Records supplied:

......

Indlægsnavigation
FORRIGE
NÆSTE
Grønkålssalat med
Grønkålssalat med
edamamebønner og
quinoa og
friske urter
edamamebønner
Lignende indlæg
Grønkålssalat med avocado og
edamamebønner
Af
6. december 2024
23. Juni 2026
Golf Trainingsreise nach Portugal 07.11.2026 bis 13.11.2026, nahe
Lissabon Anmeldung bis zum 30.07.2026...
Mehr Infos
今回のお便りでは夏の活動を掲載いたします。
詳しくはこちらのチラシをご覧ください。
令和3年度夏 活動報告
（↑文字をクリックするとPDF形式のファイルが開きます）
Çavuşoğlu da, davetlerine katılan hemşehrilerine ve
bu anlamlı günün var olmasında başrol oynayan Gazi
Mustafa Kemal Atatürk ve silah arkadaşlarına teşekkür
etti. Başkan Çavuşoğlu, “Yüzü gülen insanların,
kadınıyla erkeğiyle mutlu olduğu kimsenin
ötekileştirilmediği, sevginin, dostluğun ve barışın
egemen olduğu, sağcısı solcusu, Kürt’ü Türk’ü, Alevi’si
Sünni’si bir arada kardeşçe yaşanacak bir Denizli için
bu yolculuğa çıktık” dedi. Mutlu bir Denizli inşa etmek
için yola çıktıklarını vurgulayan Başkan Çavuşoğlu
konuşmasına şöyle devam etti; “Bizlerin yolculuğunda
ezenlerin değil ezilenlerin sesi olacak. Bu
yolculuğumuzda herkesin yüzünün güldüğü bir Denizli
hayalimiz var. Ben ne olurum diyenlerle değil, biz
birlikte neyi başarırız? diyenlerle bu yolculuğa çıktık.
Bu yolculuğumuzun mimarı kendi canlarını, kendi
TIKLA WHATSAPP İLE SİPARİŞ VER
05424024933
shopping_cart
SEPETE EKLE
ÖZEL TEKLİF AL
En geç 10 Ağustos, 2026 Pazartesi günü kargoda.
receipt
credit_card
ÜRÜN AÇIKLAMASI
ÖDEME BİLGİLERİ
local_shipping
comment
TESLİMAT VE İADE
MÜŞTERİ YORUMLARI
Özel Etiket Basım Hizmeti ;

......

Assigned task:
Write all the entries again precisely as they were given.

Written solution:
Indlægsnavigation
FORRIGE
NÆSTE
Grønkålssalat med
Grønkålssalat med
edamamebønner og
quinoa og
friske urter
edamamebønner
Lignende indlæg
Grønkålssalat med avocado og
edamamebønner
Af
6. december 2024
23. Juni 2026
Golf Trainingsreise nach Portugal 07.11.2026 bis 13.11.2026, nahe
Lissabon Anmeldung bis zum 30.07.2026...
Mehr Infos
今回のお便りでは夏の活動を掲載いたします。
詳しくはこちらのチラシをご覧ください。
令和3年度夏 活動報告
（↑文字をクリックするとPDF形式のファイルが開きます）
Çavuşoğlu da, davetlerine katılan hemşehrilerine ve
bu anlamlı günün var olmasında başrol oynayan Gazi
Mustafa Kemal Atatürk ve silah arkadaşlarına teşekkür
etti. Başkan Çavuşoğlu, “Yüzü gülen insanların,
kadınıyla erkeğiyle mutlu olduğu kimsenin
ötekileştirilmediği, sevginin, dostluğun ve barışın
egemen olduğu, sağcısı solcusu, Kürt’ü Türk’ü, Alevi’si
Sünni’si bir arada kardeşçe yaşanacak bir Denizli için
bu yolculuğa çıktık” dedi. Mutlu bir Denizli inşa etmek
için yola çıktıklarını vurgulayan Başkan Çavuşoğlu
konuşmasına şöyle devam etti; “Bizlerin yolculuğunda
ezenlerin değil ezilenlerin sesi olacak. Bu
yolculuğumuzda herkesin yüzünün güldüğü bir Denizli
hayalimiz var. Ben ne olurum diyenlerle değil, biz
birlikte neyi başarırız? diyenlerle bu yolculuğa çıktık.
Bu yolculuğumuzun mimarı kendi canlarını, kendi
TIKLA WHATSAPP İLE SİPARİŞ VER
05424024933
shopping_cart
SEPETE EKLE
ÖZEL TEKLİF AL
En geç 10 Ağustos, 2026 Pazartesi günü kargoda.
receipt
credit_card
ÜRÜN AÇIKLAMASI
ÖDEME BİLGİLERİ
local_shipping
comment
TESLİMAT VE İADE
MÜŞTERİ YORUMLARI
Özel Etiket Basım Hizmeti ;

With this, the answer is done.